Writing about hating exercise the other day, I mentioned how I hang from the pull-up bar in my office a couple of times a day. Usually this hanging is in between trips in and out of the office and lasts a few seconds before I move on to wherever I was heading.
In the course of writing blog posts I usually surf the web looking for information or images and tend to stumble on many interesting things, most often to distract me, but sometimes to inspire.
Ido Portale is someone I appreciate and have written about before; his improper alignment video is a favorite of mine. He has a great approach to movement.
I found my way to a post of his on hanging from one arm. The post clearly states that you should be able to hang from both arms for two minutes before hanging from one arm for a minute.

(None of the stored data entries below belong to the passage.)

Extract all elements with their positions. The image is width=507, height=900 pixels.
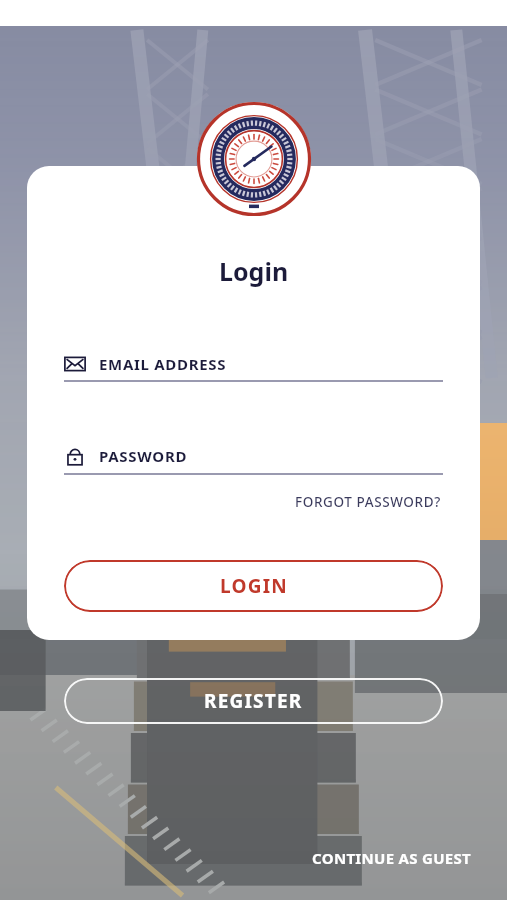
- other: IUOE logo: [197, 102, 311, 216]
- staticText: CONTINUE AS GUEST: [312, 848, 471, 868]
- button[interactable]: REGISTER: [64, 678, 443, 724]
- button[interactable]: FORGOT PASSWORD?: [293, 490, 443, 514]
- staticText: LOGIN: [220, 573, 288, 599]
- staticText: EMAIL ADDRESS: [99, 354, 227, 374]
- staticText: REGISTER: [204, 688, 303, 714]
- button[interactable]: CONTINUE AS GUEST: [306, 842, 477, 874]
- staticText: FORGOT PASSWORD?: [295, 493, 441, 511]
- button[interactable]: LOGIN: [64, 560, 443, 612]
- staticText: PASSWORD: [99, 446, 188, 466]
- button[interactable]: PASSWORD: [64, 438, 443, 474]
- button[interactable]: EMAIL ADDRESS: [64, 346, 443, 382]
- staticText: Login: [219, 254, 289, 288]
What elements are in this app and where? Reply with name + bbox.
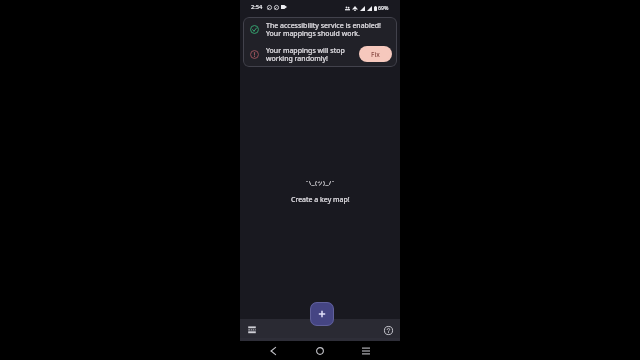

As someone who has long been tormented by the inability to do a pullup I figured this might be a good place to start. I broke out the timer and began to hang. I stopped at forty-five seconds because my hands hurt too much. Since that first attempt I have been doing a series of 30 second hangs which my hands mind much less.

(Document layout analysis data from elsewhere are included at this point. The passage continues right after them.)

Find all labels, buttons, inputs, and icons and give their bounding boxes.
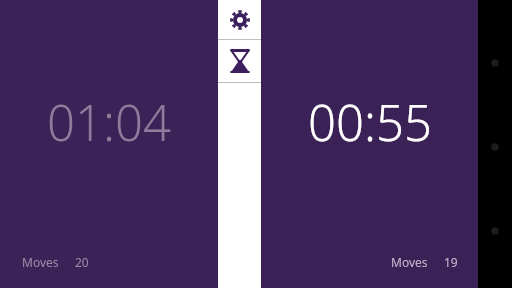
button[interactable]: Settings (218, 0, 261, 39)
staticText: Moves (391, 254, 428, 270)
button[interactable]: 00:55 (261, 0, 478, 288)
staticText: 19 (444, 254, 458, 270)
staticText: 00:55 (308, 89, 432, 156)
staticText: 20 (75, 254, 89, 270)
button[interactable]: Timer settings (218, 40, 261, 82)
staticText: Moves (22, 254, 59, 270)
staticText: 01:04 (47, 89, 171, 156)
button[interactable]: 01:04 (0, 0, 218, 288)
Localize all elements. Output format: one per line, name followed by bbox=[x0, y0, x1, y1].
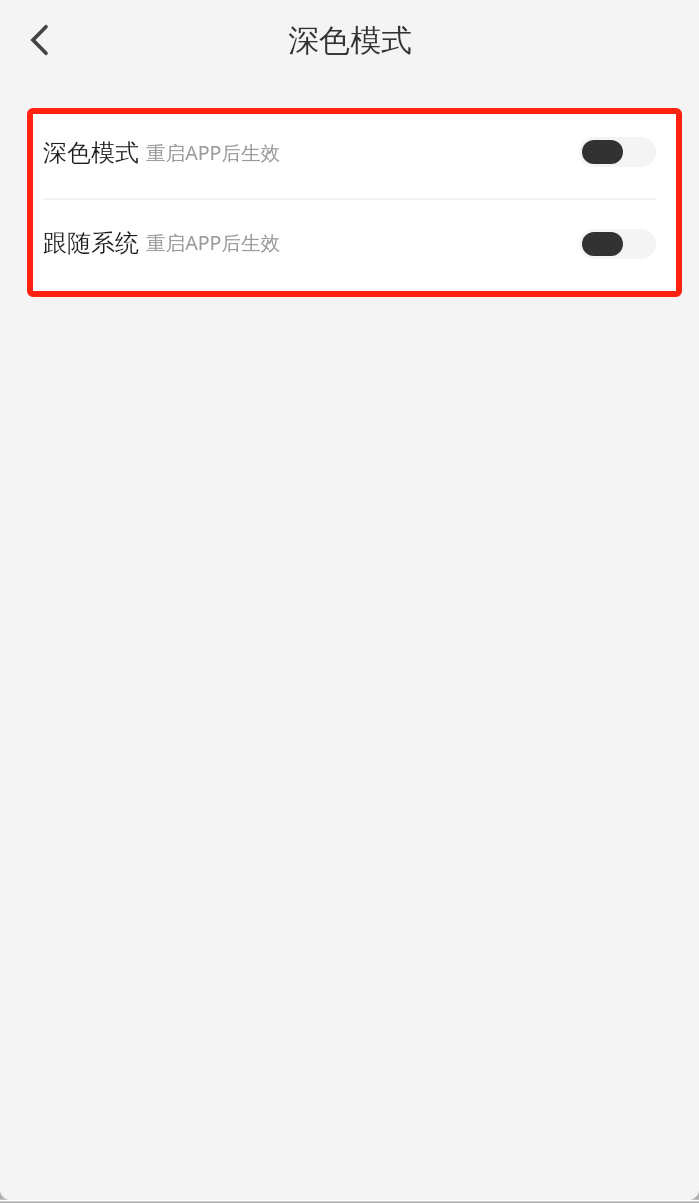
button[interactable]: 深色模式开关 bbox=[579, 137, 656, 167]
button[interactable]: 深色模式 bbox=[27, 108, 682, 198]
button[interactable]: 返回 Back bbox=[13, 12, 69, 68]
button[interactable]: 跟随系统 bbox=[27, 200, 682, 286]
staticText: 深色模式 bbox=[288, 21, 412, 60]
staticText: 跟随系统 bbox=[43, 228, 139, 258]
staticText: 重启APP后生效 bbox=[146, 229, 281, 256]
button[interactable]: 跟随系统开关 bbox=[579, 229, 656, 259]
staticText: 重启APP后生效 bbox=[146, 139, 281, 166]
staticText: 深色模式 bbox=[43, 138, 139, 168]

And my email now informs me that the weightlifting gloves I ordered have shipped and I believe that one minute hangs are coming soon.

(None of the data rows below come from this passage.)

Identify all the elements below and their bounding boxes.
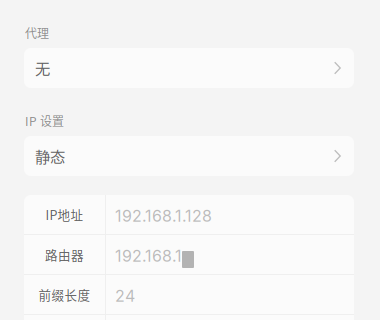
staticText: 192.168.1.128 <box>115 206 212 226</box>
staticText: 代理 <box>25 24 49 41</box>
staticText: IP地址 <box>46 205 84 224</box>
button[interactable]: 路由器 <box>24 235 354 274</box>
staticText: 192.168.1 <box>115 246 182 266</box>
staticText: 静态 <box>35 145 65 167</box>
staticText: 路由器 <box>45 245 84 264</box>
button[interactable]: IP地址 <box>24 195 354 234</box>
button[interactable]: 前缀长度 <box>24 275 354 314</box>
staticText: 无 <box>35 57 50 79</box>
staticText: 24 <box>115 286 135 306</box>
button[interactable]: 代理 <box>24 48 354 88</box>
staticText: 前缀长度 <box>38 285 90 304</box>
button[interactable]: IP 设置 <box>24 136 354 176</box>
staticText: IP 设置 <box>25 112 64 129</box>
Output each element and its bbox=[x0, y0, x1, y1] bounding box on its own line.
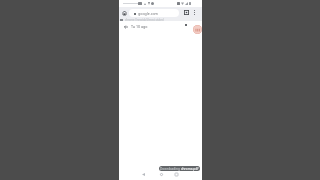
button[interactable]: google.com bbox=[129, 9, 179, 17]
button[interactable]: Search with camera bbox=[182, 8, 191, 17]
staticText: chrome.pdf bbox=[181, 167, 199, 171]
button[interactable]: More options bbox=[191, 9, 198, 16]
staticText: Downloading bbox=[160, 167, 181, 171]
staticText: Tu 10 ago bbox=[131, 24, 148, 29]
button[interactable]: Home bbox=[120, 8, 129, 17]
button[interactable]: Back bbox=[121, 22, 130, 31]
staticText: google.com bbox=[138, 11, 158, 16]
button[interactable]: Home bbox=[157, 170, 166, 179]
button[interactable]: Back bbox=[139, 170, 148, 179]
button[interactable]: Close bbox=[182, 21, 190, 29]
staticText: chrome://newtab/#most-visited bbox=[125, 18, 164, 22]
button[interactable]: Recent apps bbox=[172, 170, 181, 179]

Known as a dead hang, which often precedes a flexed hang, it works the hands, forearms and wrist flexors, as well as the trapezius if you spend some of the hanging time with flexed shoulders.
In classes that I teach I often talk about the journey the shoulder has taken from compression to suspension to freedom. A great deal of yoga is about compression: planks, handstnad, etc. And we could all probably do with a little suspension.
The night of the first day that I performed the series of thirty second hangs, my right side—my trouble side—ached every time I sat down or got up from a chair or couch. It was pretty alarming but I know that my muscles adapt fairly well and I felt great the following morning.
It has been about a week of this type of hanging and I am really into it. I have written about a neck issue that I have been dealing with since last winter and after that opening on my right side, my neck has felt spacious in a way that it hasn’t for quite some time.